*** Records for the task Section Begins ***

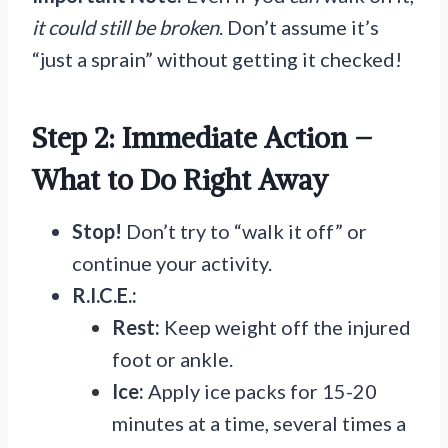
it could still be broken
. Don’t assume it’s
“just a sprain” without getting it checked!
Step 2: Immediate Action –
What to Do Right Away
Stop!
Don’t try to “walk it off” or
continue your activity.
R.I.C.E.:
Rest:
Keep weight off the injured
foot or ankle.
Ice:
Apply ice packs for 15-20
minutes at a time, several times a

*** Records for the task Section Ends ***

• Instructions for the task:
Here, the lines to copy run from the one containing "Apply ice packs for 15-20" to the final line of the listing; copy them exactly and nothing else.

• Completed task:
Apply ice packs for 15-20
minutes at a time, several times a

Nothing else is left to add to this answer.